石墨烯气凝胶是一类非常重要的石墨烯宏观材料。它具有高导电性、高弹性、低密度等特点，在电极材料、传感器、光催化、纳米复合材料等领域具有重要的应用前景。目前该领域还存在两个重要的科学问题，即石墨烯气凝胶的可控制备和相关弹性机理研究。本项目拟从单层氧化石墨烯的结构、分散液的聚集态以及石墨烯气凝胶的宏观多孔结构制备过程等三个不同层面对石墨烯气凝胶的精细微结构和宏观性能实现可控制备。从多尺度协同作用的角度对石墨烯气凝胶的弹性机理进行系统深入研究。设计锥形等定制结构的石墨烯气凝胶，利用扫描电镜表征手段对单片或多片石墨烯的压缩回弹行为进行原位观测，为确定弹性机理提供直接的实验证据。阐明结构-性能关系的规律，最终实现超高弹性、高耐疲劳性、超轻石墨烯气凝胶的精细可控制备和对弹性机理的深入认识，探索石墨烯气凝胶在电催化、电磁屏蔽、柔性电极方面的应用。

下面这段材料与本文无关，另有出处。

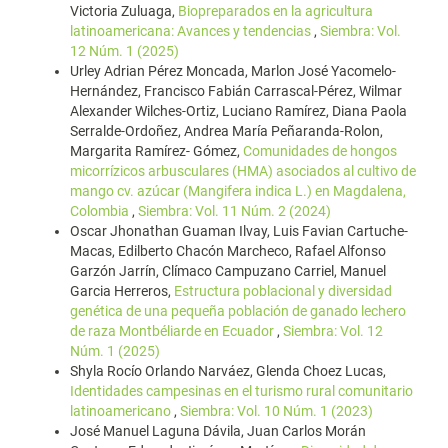
Victoria Zuluaga,
Biopreparados en la agricultura
latinoamericana: Avances y tendencias
,
Siembra: Vol.
12 Núm. 1 (2025)
Urley Adrian Pérez Moncada, Marlon José Yacomelo-
Hernández, Francisco Fabián Carrascal-Pérez, Wilmar
Alexander Wilches-Ortiz, Luciano Ramírez, Diana Paola
Serralde-Ordoñez, Andrea María Peñaranda-Rolon,
Margarita Ramírez- Gómez,
Comunidades de hongos
micorrízicos arbusculares (HMA) asociados al cultivo de
mango cv. azúcar (Mangifera indica L.) en Magdalena,
Colombia
,
Siembra: Vol. 11 Núm. 2 (2024)
Oscar Jhonathan Guaman Ilvay, Luis Favian Cartuche-
Macas, Edilberto Chacón Marcheco, Rafael Alfonso
Garzón Jarrín, Clímaco Campuzano Carriel, Manuel
Garcia Herreros,
Estructura poblacional y diversidad
genética de una pequeña población de ganado lechero
de raza Montbéliarde en Ecuador
,
Siembra: Vol. 12
Núm. 1 (2025)
Shyla Rocío Orlando Narváez, Glenda Choez Lucas,
Identidades campesinas en el turismo rural comunitario
latinoamericano
,
Siembra: Vol. 10 Núm. 1 (2023)
José Manuel Laguna Dávila, Juan Carlos Morán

石墨烯气凝胶具有低密度、高弹性、比表面积大等特点，在电极材料，传感，电磁屏蔽等领域具有广泛的应用。本项目针对石墨烯气凝胶的可控制备、弹性机理以及相关应用展开研究。从石墨烯化学出发，考察单层氧化石墨烯的性质、分散液及其组装过程中的参数和后处理条件对石墨烯气凝胶微结构的影响，建立可参数化的稳定可控制备体系。并进一步考察上述参数对石墨烯气凝胶性能（如弹性）的调控，利用扫描电子显微镜手段跟踪气凝胶的压缩回弹行为，进一步总结规律，弄清结构和性能之间的关系，确认弹性机理。最终探索超弹性石墨烯气凝胶在力学、电学、电磁屏蔽、电极材料等领域的应用。具体来说，提出“湿法纺球”组装法，实现了具有团体效应和多功能的超弹性石墨烯气凝胶球的连续制备，多个球的组装体表现出比拟于单个球的优异性能；利用石墨烯/碳纳米管二元协同作用，进一步提高气凝胶球的弹性，探索了其在应力传感器、吸附、电极材料等领域的应用；通过构筑仿贝壳结构的石墨烯气凝胶导电网络，获得了具有高电磁屏蔽性能的石墨烯气凝胶复合材料，在极低石墨烯含量下（~0.42 wt%），电磁屏蔽性能可达到65 dB；此外，对石墨烯气凝胶的弹性机理进行了探索研究发现，石墨烯气凝胶的力学性能与其组装单元的固有性质紧密相关。项目执行期间，以第一作者/通讯作者身份，发表经费标注的SCI论文共7篇，包括Advanced Materials 1篇，ACS Nano 2篇，Carbon 3篇等。授权中国发明专利1项。